Monday, 10 August 2009

Conference Round-up

Many of the big cultural studies conferences have recently announced calls for papers for 2010. Here is our round-up of them.

The huge international conference Crossroads in Cultural Studies is heading to Hong Kong in July 2010. Invited speakers include Andrew Ross and Tony Bennett. The deadline for proposals is December 2009.

The next Cultural Studies Association (US) conference is in Berkeley in March 2010 with the deadline for proposals on 15 September 2009.

Also in California and (rather bizarrely) at the same time, the Society for Cinema and Media Studies 2010 conference is in Los Angeles (indeed, at the Bonaventure Hotel for that 'authentic' postmodern experience). With a conference theme of 'Celebrating 50 Years: Archiving/Screening/Mobilizing the Pasts and Futures of SCMS', the deadline for proposals is 1 September 2009.

Closer to home, the MeCCSA's 2010 conference is in London with a focus on 'Media Communication, Policy and Practice'. Among numerous invited speakers are (the seemingly much in demand) Tony Bennett, Georgina Born, Paul du Gay and Sylvia Harvey. With the conference scheduled for January 2010, the deadline for proposals is 18th September 2009.
(Photo credit: DrareG. Permissions)

Tuesday, 14 July 2009

Of Screen, Glasgow and Gortex

Martin O'Shaughnessy reports back from the (very rainy) annual Screen Conference in Glasgow.
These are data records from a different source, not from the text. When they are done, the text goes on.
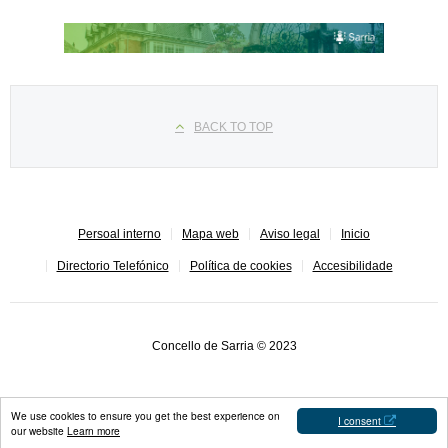
Seleccione su idioma
BACK TO TOP
Persoal interno
Mapa web
Aviso legal
Inicio
Directorio Telefónico
Política de cookies
Accesibilidade
Concello de Sarria © 2023
We use cookies to ensure you get the best experience on
I consent
our website
Learn more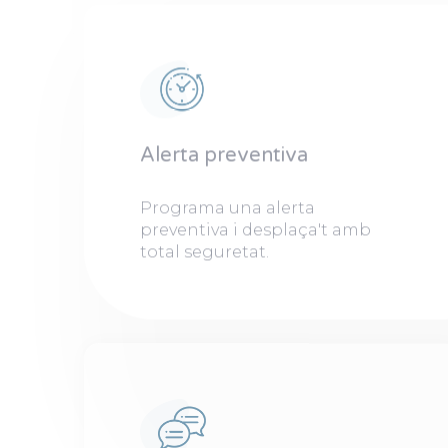
Alerta preventiva
Programa una alerta
preventiva i desplaça't amb
total seguretat.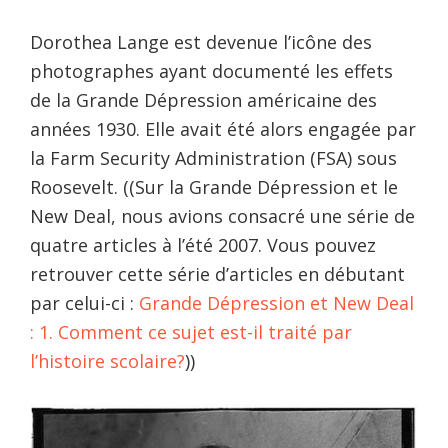
Dorothea Lange est devenue l’icône des
photographes ayant documenté les effets
de la Grande Dépression américaine des
années 1930. Elle avait été alors engagée par
la Farm Security Administration (FSA) sous
Roosevelt. ((Sur la Grande Dépression et le
New Deal, nous avions consacré une série de
quatre articles à l’été 2007. Vous pouvez
retrouver cette série d’articles en débutant
par celui-ci :
Grande Dépression et New Deal
: 1. Comment ce sujet est-il traité par
l’histoire scolaire?
))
I went up to Glasgow last week for the Screen Studies conference. which takes its name from the seminal journal Screen. Screen was at its height of fame / notoriety back in the 1970s when, drawing on a powerful, heady and often tyrannical mix of Althusserian Marxism and Freudian psychoanalysis, it was right at the cutting edge of screen theorising. It is now celebrating its fiftieth anniversary and has just brought out a special number that maps out where screen theorising is today. Working in the same vein, this year’s conference sought to map where screen theorising has come from and where it needs to go. Conference plenaries delivered by conference luminaries tended to emphasise the ‘coming from’ angle and looked back to the intense, heady days of the seventies with a mixture of relief that it was over and a sense of nostalgia for its lost passion, excitement and political radicalism. Conference panels, of which there were many this year (meaning one missed much more than one heard) were more likely to look at the contemporary period. The panels helped the conference open up to screen theorising and not simply Screen Theory while taking it away from a narrowly UK-centred understanding of screen studies (I heard, for example, a very good panel on African screens).

A conference is a multi-bodied, multi-voiced beast so that what was said in it always defies easy summation. One insistent note that did emerge however was a sense that the object of screen studies had changed so profoundly over the years that we were no longer sure what we should be looking at or how. Screen had once existed in a world where cinema studies was only an emerging discipline and where television struggled to achieve recognition as a worthy object of study. Now the talk is more likely to be of the ‘death’ of cinema and the demise of television as a core national entertainment with a mass and sometimes family audience. Faced with the proliferation of screens big and small, the multiplicity of TV channels, the fragmentation of audiences, the dematerialisation of the digital image and the diversification of viewing practices, it is no longer clear what we should study or how. Can those of us who teach film and television even know any more what our students might be watching and what grounds we can meet them on? One way to respond to this frighteningly shifting terrain is clearly nostalgia: nostalgia for the old concentrated communion between film spectator and sacred cinematic texts; nostalgia for the days when the nation sat in front of Dennis Potter or Coronation Street; nostalgia for the solid materiality of the cinematic image and its indexical relationship to the real. But nostalgia doesn’t take you very far. The past is best used as a resource for comparison and critical distance rather than as a place of retreat.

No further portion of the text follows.